Thursday, August 21, 2014

~ clean and clear ~

I remember clearly the first time I wore makeup.  I was in New York City, I was 11, and I had snuck a tube of mascara past my mom.  For some reason I was under the impression that I wasn't allowed to wear makeup so there was an unnecessary feeling of guilt and excitement.  That green and pink tube of mascara made me feel grown up and sophisticated, even though my suitcase was chock full of boot cut jeans, Crocs, t-shirts with ponies, and my American Girl Doll.

My relationship with makeup has been on and off since then.  Cat eye and red lips is my go-to look, but I'm finding myself losing that panicky feeling I used to get when I left the house without eyeliner.  A couple years ago I was wearing makeup to the gym, to the beach, and on every trip to the grocery store, but the older I get, the less dependent I am on what used to be my mask.


I mean really...who the fuck cares if I have a huge pimple on my nose, dark circles under my eyes, or stubby eyelashes?  If you really notice any of that then I'm gonna have to ask you to take a step back and respect my personal bubble because only creepy people stand that close.

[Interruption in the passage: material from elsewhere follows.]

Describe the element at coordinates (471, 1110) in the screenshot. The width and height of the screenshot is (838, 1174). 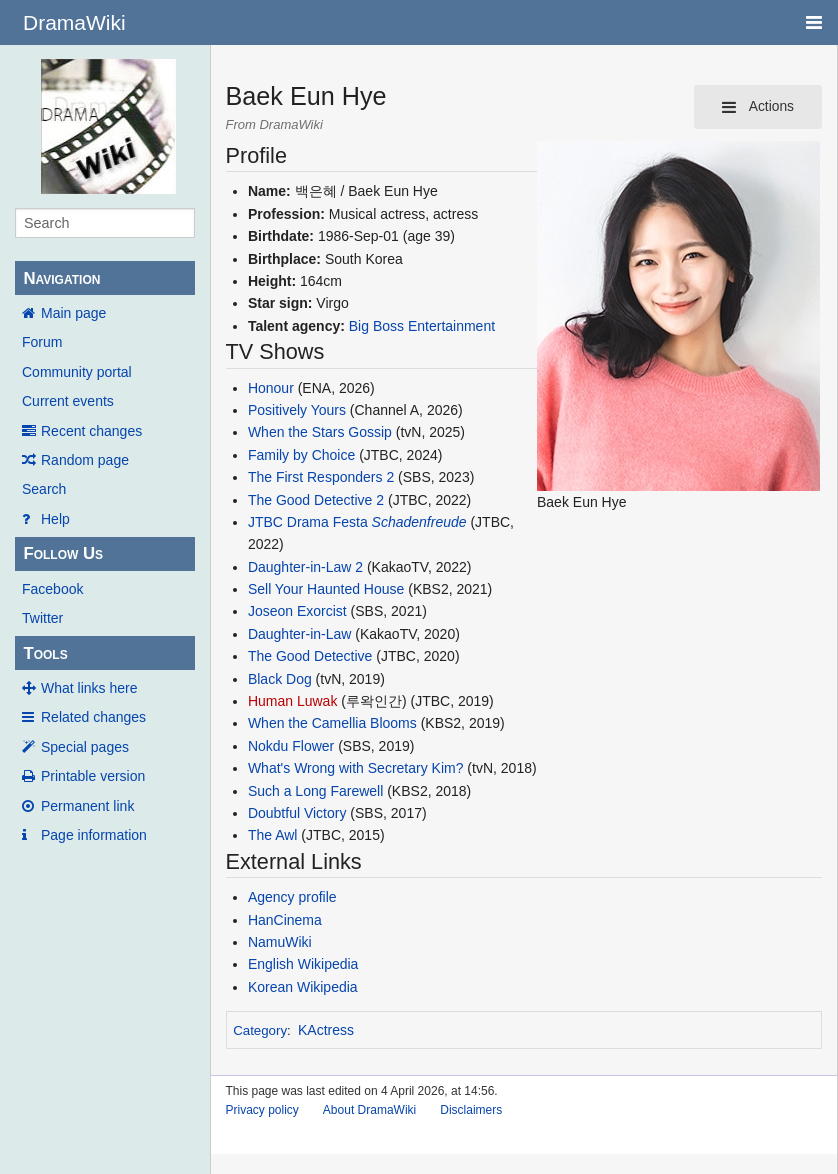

Sure, some days I look like I've stayed up for 72 hours straight, or my face has decided to display its rendition of Starry Night: Zit Addition, and yeah...sometimes the bags under my eyes are big enough to carry a week's worth of groceries.  But I've stopped letting that ruin my day.  Got a pimple?  Wear a busy dress.  Horrible dark circles?  Wear a scowl and then people won't talk to you, so, win/win.

I've got weird bumps, acne scars, baby wrinkles, and a few independent eyebrows that like to strike out on their own.  But that's okay.

I don't have time to worry about that shit anyway.  With highs in the 100s, anything that goes on your face ends up in a puddle of sweat by the end of the day.